NYSBL 105 and Supervisory Policy and Procedures G8
July 26, 2006
Re: Request Concerning an Out-of-State State Bank
Opening an Office in New York
Dear [ ]:
Your letter of May 19, 2006, addressed to Diana L. Taylor, Superintendent of Banks, has been forwarded to me for a response.
By e-mail dated July 18, 2006 you provided additional information in response to questions raised by the Legal Division. You represent [ ] (the “Bank”), an industrial bank chartered in the State of Utah, whose deposits are insured by the Federal Deposit Insurance Corporation (“FDIC”). The Bank’s primary businesses are deposit-taking and commercial lending. The Bank is seeking to use a portion of its excess deposits to invest in bank eligible securities. You are therefore requesting confirmation from the Banking Department (the “Department”) that the Department has no objection to the Bank establishing an office in New York State to engage in investment management of its own portfolio.
By way of background, I will restate the salient facts in your submissions.
Approximately five to ten employees responsible for managing the Bank’s investment portfolio will be located at the headquarters building of the Bank’s parent, [ ] (the “Office”). These employees will manage an investment portfolio [ ]. Such investment will be undertaken by the employees in New York. The employees in New York will not engage in deposit-taking or commercial lending activities. Nor will the employees in
New York engage in transactions with customers (retail, commercial or otherwise). These employees will directly, or indirectly through broker/dealers, execute trades, swaps, and buy and sell bank eligible securities. In connection with such transactions, the employees in New York may deal with third parties as counterparties to such transactions. However, the Bank does not view such counterparties as customers of the Bank. In addition, the Bank will not advertise the presence of the employees in New York.

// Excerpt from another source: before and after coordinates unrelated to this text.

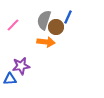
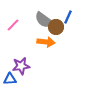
gray semicircle: rotated 72 degrees counterclockwise
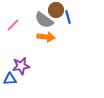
blue line: rotated 40 degrees counterclockwise
brown circle: moved 17 px up
orange arrow: moved 5 px up
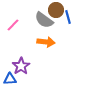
orange arrow: moved 5 px down
purple star: rotated 24 degrees counterclockwise
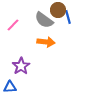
brown circle: moved 2 px right
blue triangle: moved 8 px down
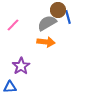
gray semicircle: moved 3 px right, 3 px down; rotated 114 degrees clockwise
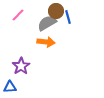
brown circle: moved 2 px left, 1 px down
pink line: moved 5 px right, 10 px up
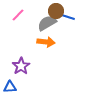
blue line: rotated 56 degrees counterclockwise
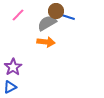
purple star: moved 8 px left, 1 px down
blue triangle: rotated 24 degrees counterclockwise
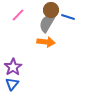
brown circle: moved 5 px left, 1 px up
gray semicircle: rotated 30 degrees counterclockwise
blue triangle: moved 2 px right, 3 px up; rotated 24 degrees counterclockwise
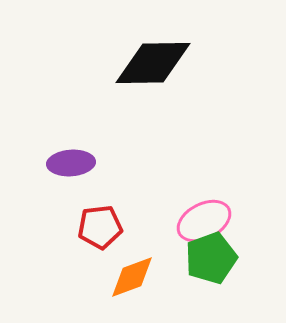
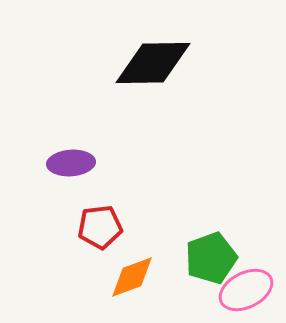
pink ellipse: moved 42 px right, 69 px down
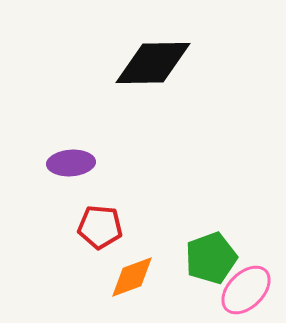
red pentagon: rotated 12 degrees clockwise
pink ellipse: rotated 18 degrees counterclockwise
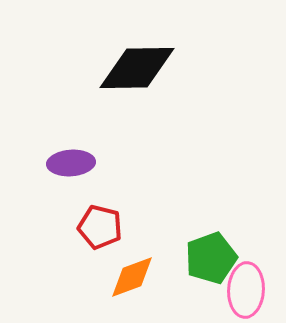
black diamond: moved 16 px left, 5 px down
red pentagon: rotated 9 degrees clockwise
pink ellipse: rotated 42 degrees counterclockwise
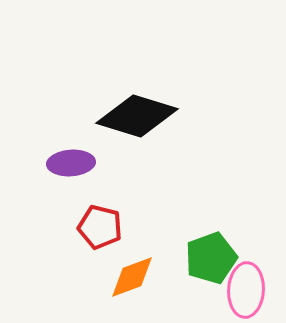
black diamond: moved 48 px down; rotated 18 degrees clockwise
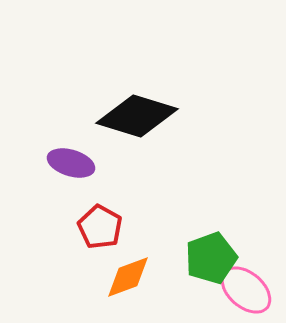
purple ellipse: rotated 21 degrees clockwise
red pentagon: rotated 15 degrees clockwise
orange diamond: moved 4 px left
pink ellipse: rotated 52 degrees counterclockwise
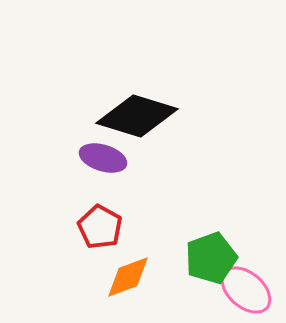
purple ellipse: moved 32 px right, 5 px up
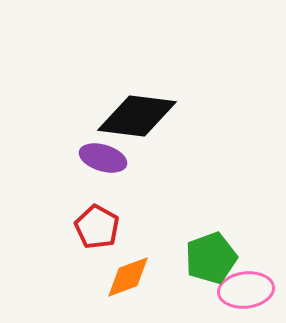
black diamond: rotated 10 degrees counterclockwise
red pentagon: moved 3 px left
pink ellipse: rotated 48 degrees counterclockwise
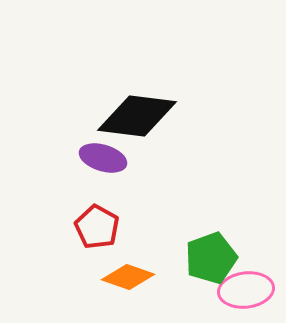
orange diamond: rotated 39 degrees clockwise
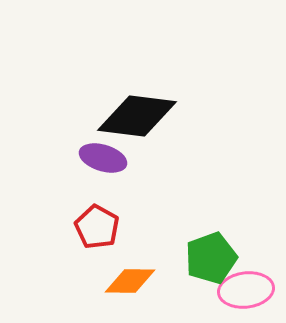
orange diamond: moved 2 px right, 4 px down; rotated 18 degrees counterclockwise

In accordance with Supervisory Policy G8, an industrial bank chartered under the laws of any other state is required to register as a representative office of the bank if it engages in representational functions on behalf of the banking institution, not including a branch office of a banking institution or any office engaged solely in administrative or supervisory functions. The permissible activities for a representative office are representational in nature and are enumerated in Section 8.4 of Supervisory Policy G 8. The activities described in your letter are not of the type that would either be permitted at a representative office, or require a representative office registration.
While New York State Banking Law does not contain a formal definition for “branch office,” it is generally considered to be any location where a bank transacts any part of its usual business of banking including receiving deposits, making discounts, receiving for transmission or transmitting money in any manner whatsoever, or issuing notes or other evidences of debt to be loaned or put into circulation as money. By way of comparison, you also cite the following test employed by both the Office of the Comptroller of the Currency (“OCC”) and the FDIC for determining whether a facility constitutes a branch: (1) if it engages in core banking functions (e.g., receiving deposits, paying checks or lending money); (2) if it is established (e.g., owned or rented) by a bank; and (3) if it offers the bank’s customers some convenience that gives the bank a competitive advantage over other banks. You note that both the FDIC and the OCC have opined that a facility that does not provide access to the public with no potential for in-person contact with the bank’s customers at the facility, does not provide the bank a competitive advantage and therefore is not a branch. The Department would adopt a similar approach in analyzing the proposed Office of the Bank in the scenario you have presented. Since the Office will solely be involved in investment management activities for the Bank, will not be engaged in its core banking business of either deposit-taking or commercial lending, and will not hold itself out to the public as an office of the Bank or engage in customer, contact, the Department would not consider the Office to be a branch of the Bank.
Accordingly, based on the representations in your submission, the Department has no objection to the Bank’s establishment of an Office in New York to engage exclusively in investment management of the Bank’s portfolio, nor would a formal notice to, or approval from, the Department, be required to do so.
I trust the foregoing is responsive to your inquiry.